Ele me faz tirar o casaco para mostrar que não estou carregando armas, e então me deixa no quarto. Nita se endireita tanto quanto ela pode, de qualquer maneira. Metade de seu corpo está envolto em gesso, e uma de suas mãos está algemada à cama, como se ela pudesse escapar, mesmo se quisesse. Seu cabelo está bagunçado e preso, mas é claro, ela ainda está bonita.
— O que você está fazendo aqui? — ela pergunta.
Eu não respondo – verifico os cantos da sala em busca de câmeras, e há uma do outro lado de mim, apontada para a cama de hospital de Nita.
— Não há microfones — diz ela. — Eles realmente não fazem isso aqui.
— Ótimo — puxo uma cadeira e me sento ao lado dela. — Estou aqui porque preciso de informações importantes de você.
— Eu já contei tudo o que tinha para lhes falar — ela me encara fixamente — não tenho nada mais a dizer. Especialmente para a pessoa que atirou em mim.
— Se eu não tivesse atirado em você, não seria a pessoa favorita de David, e não saberia de todas as coisas que sei — olho para a porta, mais por paranoia do que uma preocupação real de que alguém esteja escutando. — Nós temos um novo plano. Matthew, eu e Tobias. E isso vai exigir entrar no Laboratório de Armas.
— E você pensou que eu poderia ajudá-la com isso? — Ela balança a cabeça. — Eu não pude entrar na primeira vez, lembra-se?
— Preciso saber como é a segurança. David é a única pessoa que conhece o código de acesso?
— Não exatamente... a única pessoa. Isso seria estúpido. Seus superiores a conhecem, mas ele é o único do complexo, sim.
— Ok, então qual é a medida de segurança de backup? O que é ativado se você explodir o portas?
Ela aperta os lábios de modo que eles quase desaparecem, e olha para o gesso que cobre metade de seu corpo.
— É o soro da morte — ela responde. — Na forma de aerossol, é praticamente imparável. Mesmo se você usar um traje impermeável ou algo assim, ele trabalha o seu caminho eventualmente. Só dá um pouco mais de tempo dessa maneira. É o que dizem os relatórios de laboratório.
— Então eles apenas matam automaticamente  qualquer um que abre seu caminho para que a sala sem o código de acesso?
— Isso te surpreende?
— Acho que não — equilibro meus cotovelos sobre os joelhos. — E não há maneira de entrar sem o código de David.
— Que, como você descobriu, ele é completamente incapaz de dividir.
— Não há nenhuma chance de um GP conseguir resistir ao soro da morte?
— Não. Definitivamente não.
— A maioria dos GPs não pode resistir ao soro da verdade, também — respondo. — Mas eu posso.
— Se você quer ir flertar com a morte, fique à vontade — ela se inclina para trás nos travesseiros. — Terminei com isso agora.
— Só mais uma pergunta. Digamos que eu queira flertar com a morte. Onde posso obter explosivos para quebrar as portas?
— Como se eu fosse te dizer isso.
— Não acho que você entenda — eu digo. — Se este plano for bem sucedido, você não vai mais ser presa pela vida toda.
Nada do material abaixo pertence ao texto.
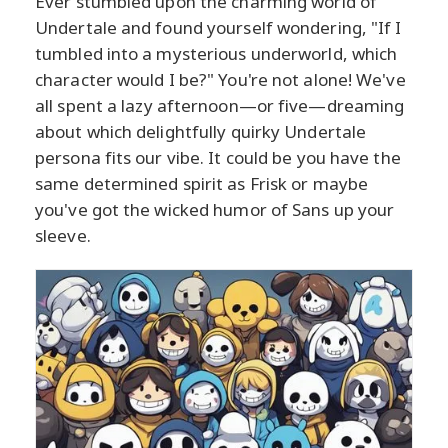
Ever stumbled upon the charming world of
Undertale and found yourself wondering, "If I
tumbled into a mysterious underworld, which
character would I be?" You're not alone! We've
all spent a lazy afternoon—or five—dreaming
about which delightfully quirky Undertale
persona fits our vibe. It could be you have the
same determined spirit as Frisk or maybe
you've got the wicked humor of Sans up your
sleeve.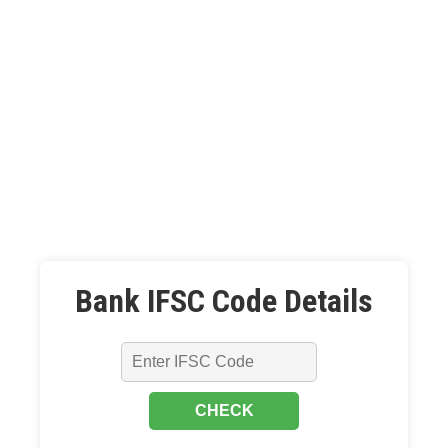
Bank IFSC Code Details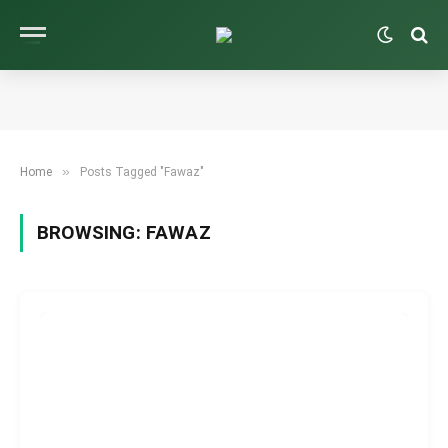
»
Home
Posts Tagged "Fawaz"
BROWSING:
FAWAZ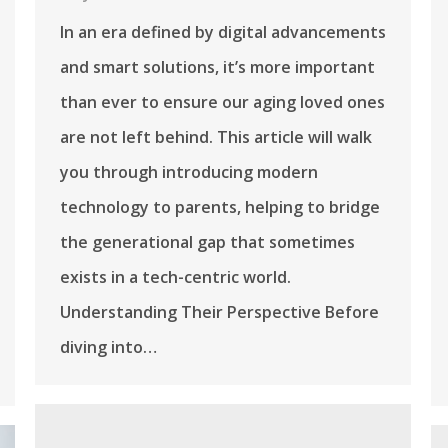
In an era defined by digital advancements
and smart solutions, it’s more important
than ever to ensure our aging loved ones
are not left behind. This article will walk
you through introducing modern
technology to parents, helping to bridge
the generational gap that sometimes
exists in a tech-centric world.
Understanding Their Perspective Before
diving into…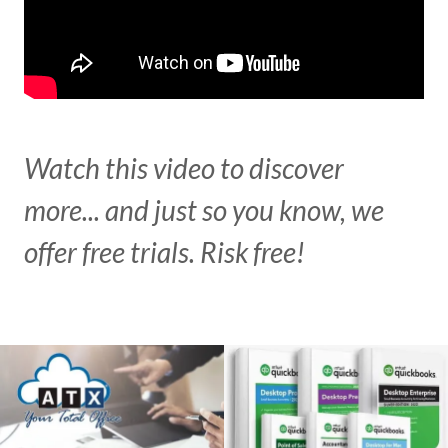
Watch this video to discover
more... and just so you know, we
offer free trials. Risk free!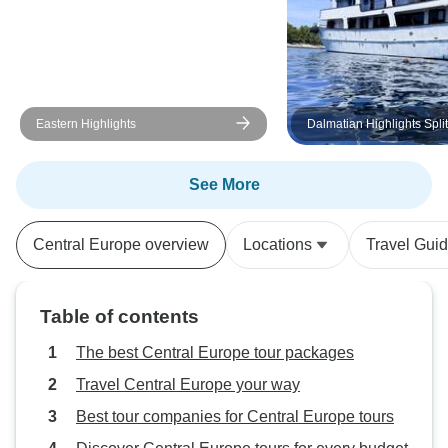
Eastern Highlights
Dalmatian Highlights Spli
Dubrovnik Region Cruise 
Boat Category)
See More
Central Europe overview
Locations
Travel Gui
Table of contents
The best Central Europe tour packages
Travel Central Europe your way
Best tour companies for Central Europe tours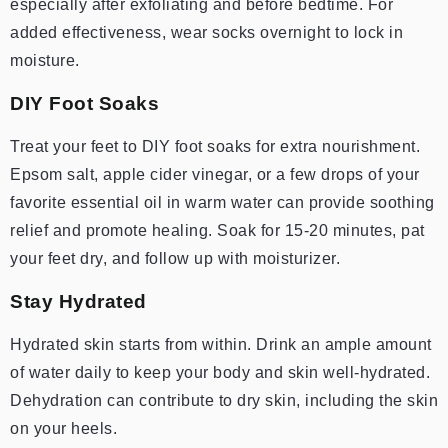
especially after exfoliating and before bedtime. For
added effectiveness, wear socks overnight to lock in
moisture.
DIY Foot Soaks
Treat your feet to DIY foot soaks for extra nourishment.
Epsom salt, apple cider vinegar, or a few drops of your
favorite essential oil in warm water can provide soothing
relief and promote healing. Soak for 15-20 minutes, pat
your feet dry, and follow up with moisturizer.
Stay Hydrated
Hydrated skin starts from within. Drink an ample amount
of water daily to keep your body and skin well-hydrated.
Dehydration can contribute to dry skin, including the skin
on your heels.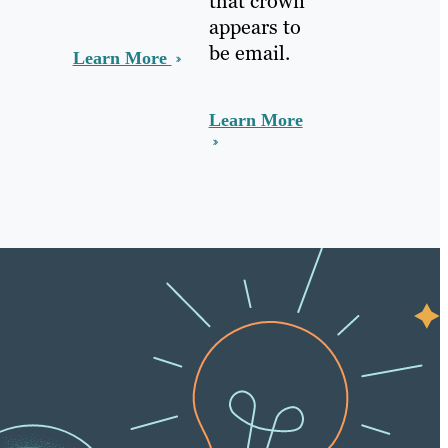
that crown
appears to
be email.
Learn More
Learn More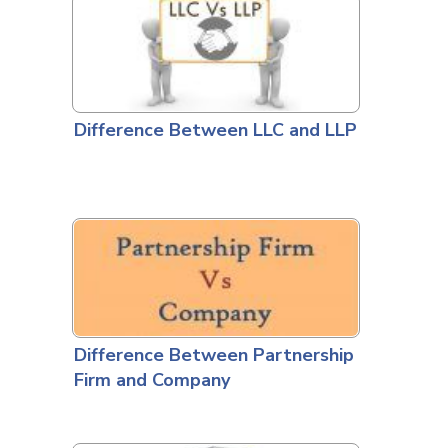
Difference Between LLC and LLP
Difference Between Partnership
Firm and Company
Vai se recuperar e ficar livre. Portanto, é do seu melhor interesse me ajudar.
Ela olha para mim como se estivesse me pesando e me medindo. Ela dá puxões contra a algema, apenas o suficiente para que o metal faça uma linha em sua pele.
— Reggie tem os explosivos. Pode te ensinar como usá-los, mas ele não é bom em ação, então pelo amor de Deus, não o leve junto a menos que queira se sentir como uma babá.
— Entendido — respondo.
— Diga-lhe que vai exigir o dobro do poder de fogo para passar por aquelas portas do que por outra qualquer. Elas são extremamente resistentes.
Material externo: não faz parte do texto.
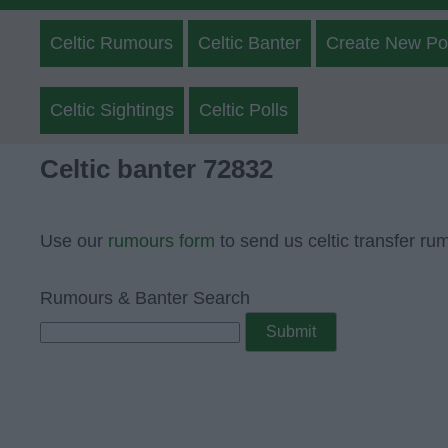
Celtic Rumours
Celtic Banter
Create New Po
Celtic Sightings
Celtic Polls
Celtic banter 72832
Use our
rumours form
to send us celtic transfer ru
Rumours & Banter Search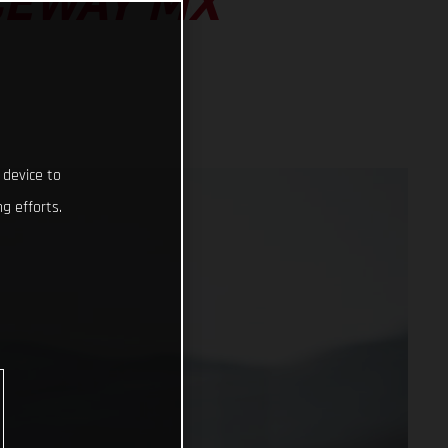
CEWAY MX
 device to
g efforts.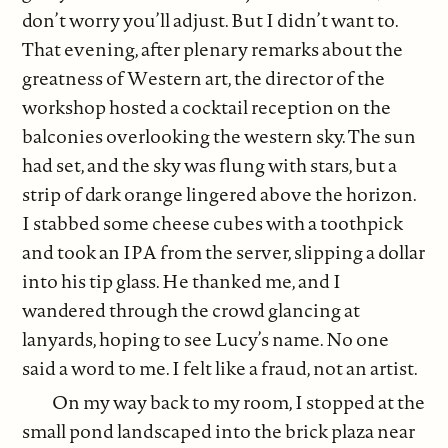
don’t worry you’ll adjust. But I didn’t want to.
That evening, after plenary remarks about the
greatness of Western art, the director of the
workshop hosted a cocktail reception on the
balconies overlooking the western sky. The sun
had set, and the sky was flung with stars, but a
strip of dark orange lingered above the horizon.
I stabbed some cheese cubes with a toothpick
and took an IPA from the server, slipping a dollar
into his tip glass. He thanked me, and I
wandered through the crowd glancing at
lanyards, hoping to see Lucy’s name. No one
said a word to me. I felt like a fraud, not an artist.
On my way back to my room, I stopped at the
small pond landscaped into the brick plaza near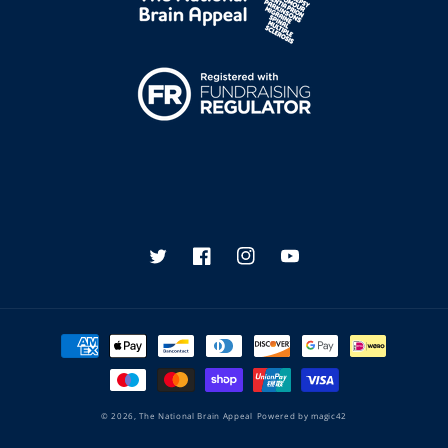
Twitter
Facebook
Instagram
YouTube
Payment
methods
© 2026,
The National Brain Appeal
Powered by
magic42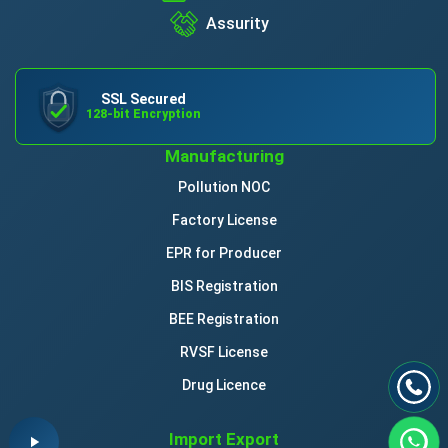
Assurity
SSL Secured
128-bit Encryption
Manufacturing
Pollution NOC
Factory License
EPR for Producer
BIS Registration
BEE Registration
RVSF License
Drug Licence
Import Export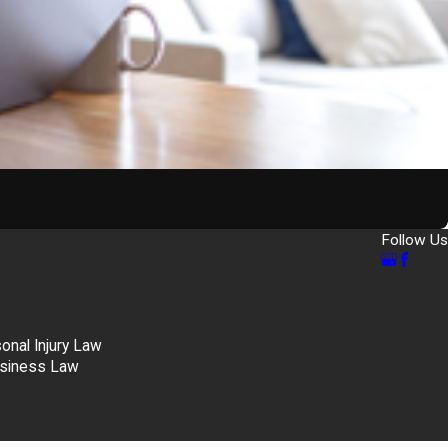
Follow Us
nal Injury Law
siness Law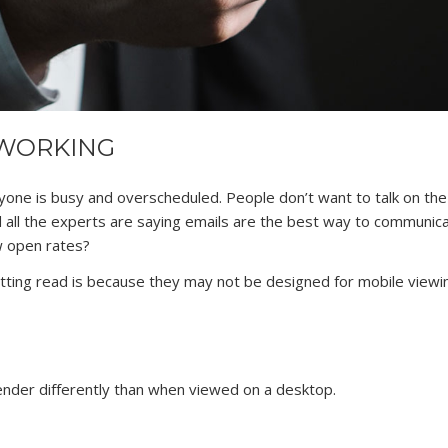
 WORKING
yone is busy and overscheduled. People don’t want to talk on th
nd all the experts are saying emails are the best way to communic
w open rates?
ting read is because they may not be designed for mobile viewi
nder differently than when viewed on a desktop.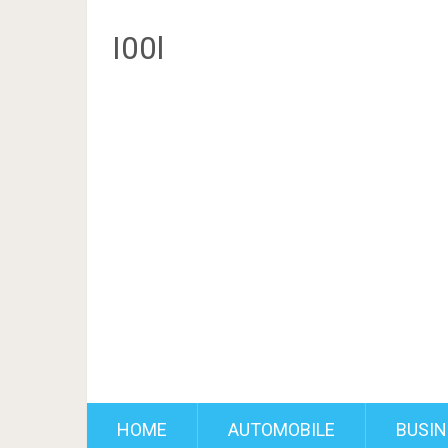
I00l
HOME
AUTOMOBILE
BUSIN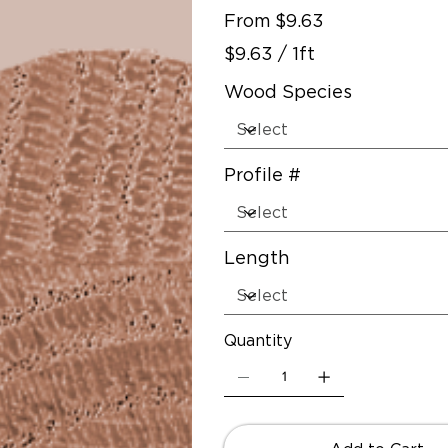
Price
From
$9.63
$9.63
$9.63 / 1ft
per
1
Foot
Wood Species
Profile #
Length
Quantity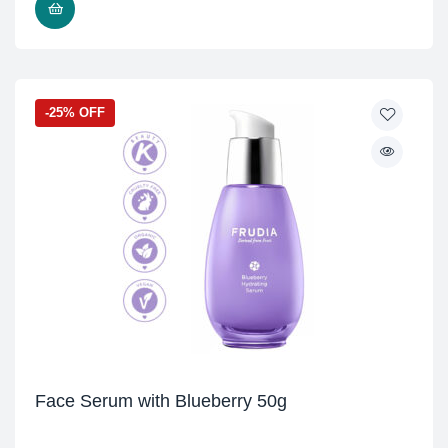
READ MORE
-25% OFF
Face Serum with Blueberry 50g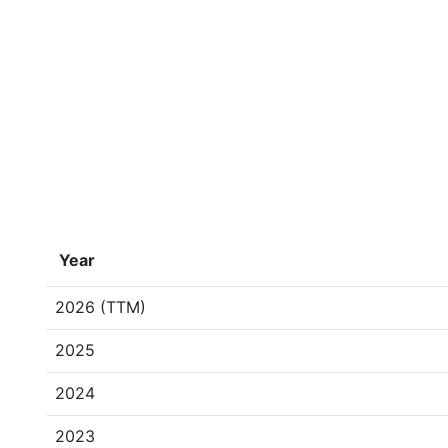
Year
2026 (TTM)
2025
2024
2023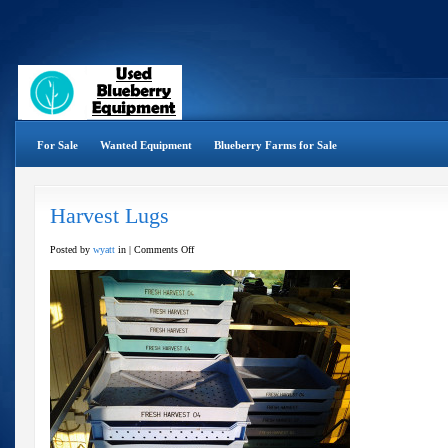
For Sale
Wanted Equipment
Blueberry Farms for Sale
Harvest Lugs
on
Posted by
wyatt
in |
Comments Off
Harvest
Lugs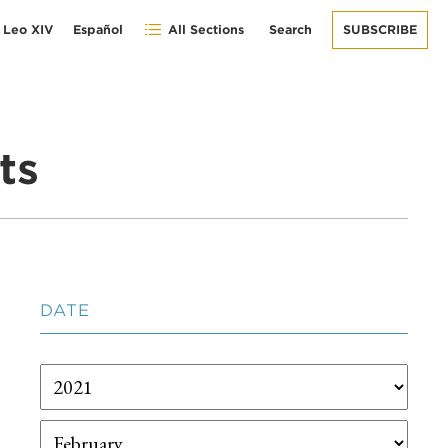
 Leo XIV
Español
All Sections
Search
SUBSCRIBE
ts
DATE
Concordo com a cabeça. Meu relógio emite um sinal sonoro pela hora, sinalizando que o meu tempo acabou. Fico de pé e empurro minha cadeira de volta para o canto onde a encontrei.
— Obrigada pela ajuda.
— Qual é o plano? — ela pergunta. — Se você não se importa de me contar.
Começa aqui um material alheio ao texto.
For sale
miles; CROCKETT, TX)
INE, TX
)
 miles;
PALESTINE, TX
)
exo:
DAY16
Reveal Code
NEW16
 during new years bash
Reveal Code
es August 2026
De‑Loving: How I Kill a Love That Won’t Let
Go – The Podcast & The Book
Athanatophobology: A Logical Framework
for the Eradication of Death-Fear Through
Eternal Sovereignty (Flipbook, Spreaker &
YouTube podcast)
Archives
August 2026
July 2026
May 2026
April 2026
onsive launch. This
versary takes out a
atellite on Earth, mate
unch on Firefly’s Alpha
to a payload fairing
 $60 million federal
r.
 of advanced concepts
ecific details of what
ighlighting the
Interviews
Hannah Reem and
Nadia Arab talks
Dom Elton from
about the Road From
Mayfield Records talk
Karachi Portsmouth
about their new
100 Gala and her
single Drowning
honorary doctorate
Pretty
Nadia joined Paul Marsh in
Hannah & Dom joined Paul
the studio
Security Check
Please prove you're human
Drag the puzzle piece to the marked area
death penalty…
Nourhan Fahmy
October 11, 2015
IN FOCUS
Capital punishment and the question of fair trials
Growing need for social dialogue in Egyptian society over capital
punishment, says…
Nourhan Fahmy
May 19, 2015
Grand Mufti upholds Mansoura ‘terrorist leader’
Faço uma pausa, hesitando sobre as palavras.
— Bem — digo finalmente. — Vamos apenas dizer que ele irá apagar a frase “geneticamente deficiente” do vocabulário de todos.
O guarda abre a porta, provavelmente para gritar comigo por ultrapassar o meu limite de tempo, mas já estou fazendo meu caminho para fora. Olho por cima do ombro apenas uma vez antes de ir, e vejo que Nita está dando um pequeno sorriso.